Rétrofit : filière en travaux
Officiellement adoubé en 2020 et volonté affirmée du gouvernement d’y investir fin 2022, le « chantier » rétrofit avance vite… mais pas assez au regard des politiques qui ont besoin d’une alternative économique et écologique face à l’impératif de décarbonation du parc. Mais reste des freins à lever… et à trouver un modèle économique.

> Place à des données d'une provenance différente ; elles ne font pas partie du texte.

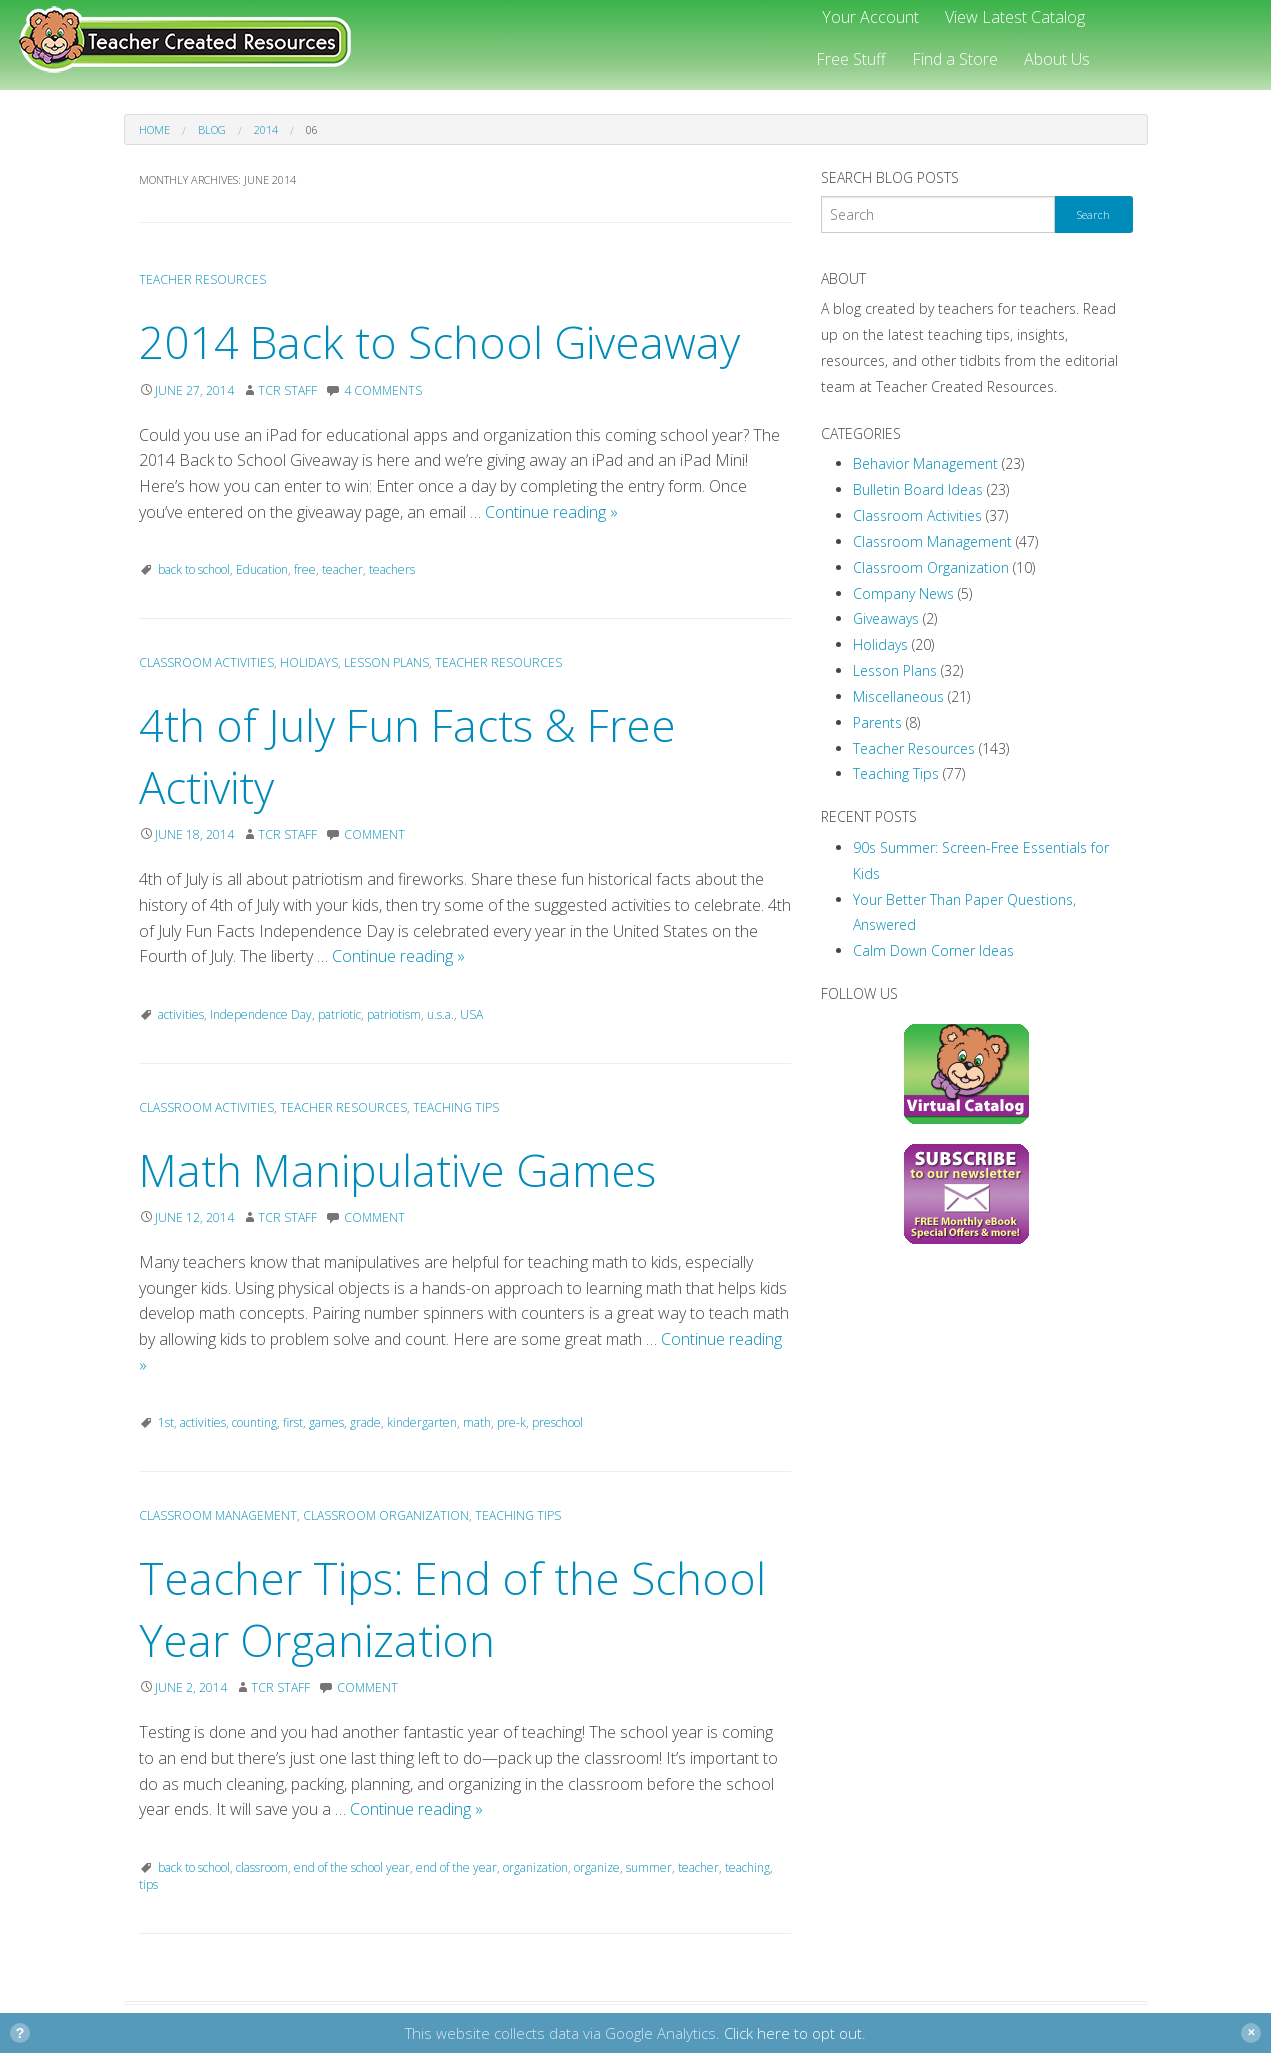  I want to click on activities, so click(181, 1014).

En avril 2020 sortait un arrêté libérateur donnant les clés pour la transformation des véhicules thermiques âgés de plus de cinq ans en version électrique suivie d’une prime à la conversion. Une reconnaissance officielle nécessaire au rétrofitage électrique pour faire sortir la spécialité naissante de la case bricolage et lui permettre de s’estampiller de l’étiquette de process semi-industriel. « Des signaux forts montrent que les pouvoirs publics soutiennent le rétrofit. Il n’aura fallu qu’un an pour obtenir un cadre juridique. Mais aujourd’hui, les pouvoirs publics ont besoin d’accélérer les process. Trois ans après, à peine six modèles sont homologués. Et ce, alors même que l’on attend entre 3 et 5 millions de véhicules déjà convertis à l’horizon 2035 », a expliqué, à l'occasion d'un webinaire du MAP (filiale de l'ANEA), Aymeric Libeau, président de Transition One. On estime que les véhicules rétrofités représenteront 3 % du parc en 2026, et entre 5 et 10 % d’ici quinze ans.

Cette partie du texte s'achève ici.